*ACTIVITY:* Whenever a line below holds the word "纯文本通信协议扩展", count it once; report the total and nothing else.

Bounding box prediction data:
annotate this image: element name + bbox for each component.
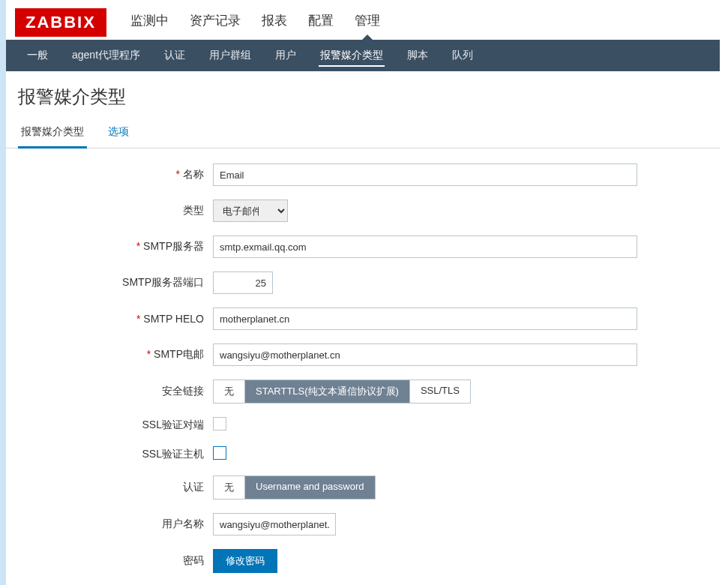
tab-media-type[interactable]: 报警媒介类型 [18,118,87,148]
tabs: 报警媒介类型 选项 [6,118,720,148]
topnav-monitoring[interactable]: 监测中 [120,4,179,40]
type-select[interactable]: 电子邮件 [213,200,288,222]
auth-none[interactable]: 无 [214,476,245,499]
smtp-helo-input[interactable] [213,308,637,330]
subnav-users[interactable]: 用户 [263,40,308,71]
topnav-inventory[interactable]: 资产记录 [179,4,251,40]
zabbix-logo[interactable]: ZABBIX [15,8,106,37]
smtp-email-label: *SMTP电邮 [18,348,213,362]
page-title: 报警媒介类型 [6,71,720,118]
subnav-queue[interactable]: 队列 [440,40,485,71]
smtp-server-label: *SMTP服务器 [18,240,213,254]
subnav-scripts[interactable]: 脚本 [395,40,440,71]
subnav-media-types[interactable]: 报警媒介类型 [308,40,395,71]
auth-segment: 无 Username and password [213,476,376,500]
change-password-button[interactable]: 修改密码 [213,549,277,573]
type-label: 类型 [18,204,213,218]
subnav-user-groups[interactable]: 用户群组 [197,40,263,71]
header: ZABBIX 监测中 资产记录 报表 配置 管理 [6,0,720,40]
topnav-reports[interactable]: 报表 [251,4,298,40]
auth-userpass[interactable]: Username and password [245,476,375,499]
smtp-email-input[interactable] [213,344,637,366]
sub-nav: 一般 agent代理程序 认证 用户群组 用户 报警媒介类型 脚本 队列 [6,40,720,71]
topnav-administration[interactable]: 管理 [344,4,391,40]
security-ssltls[interactable]: SSL/TLS [410,380,470,403]
ssl-peer-checkbox[interactable] [213,417,226,430]
security-segment: 无 STARTTLS(纯文本通信协议扩展) SSL/TLS [213,380,471,404]
ssl-peer-label: SSL验证对端 [18,418,213,432]
topnav-configuration[interactable]: 配置 [298,4,344,40]
ssl-host-checkbox[interactable] [213,446,226,460]
ssl-host-label: SSL验证主机 [18,448,213,461]
username-input[interactable] [213,513,336,536]
security-starttls[interactable]: STARTTLS(纯文本通信协议扩展) [245,380,410,403]
security-label: 安全链接 [18,385,213,398]
name-input[interactable] [213,164,637,186]
smtp-port-input[interactable] [213,272,273,294]
smtp-server-input[interactable] [213,236,637,258]
top-nav: 监测中 资产记录 报表 配置 管理 [120,4,391,40]
tab-options[interactable]: 选项 [105,118,132,148]
smtp-helo-label: *SMTP HELO [18,313,213,325]
username-label: 用户名称 [18,518,213,531]
subnav-proxies[interactable]: agent代理程序 [60,40,152,71]
subnav-authentication[interactable]: 认证 [152,40,197,71]
subnav-general[interactable]: 一般 [15,40,60,71]
password-label: 密码 [18,554,213,568]
name-label: *名称 [18,168,213,182]
media-type-form: *名称 类型 电子邮件 *SMTP服务器 SMTP服务器端口 *SMTP HEL… [6,148,720,585]
smtp-port-label: SMTP服务器端口 [18,276,213,290]
security-none[interactable]: 无 [214,380,245,403]
auth-label: 认证 [18,481,213,494]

*RESPONSE TO THIS TASK:* 2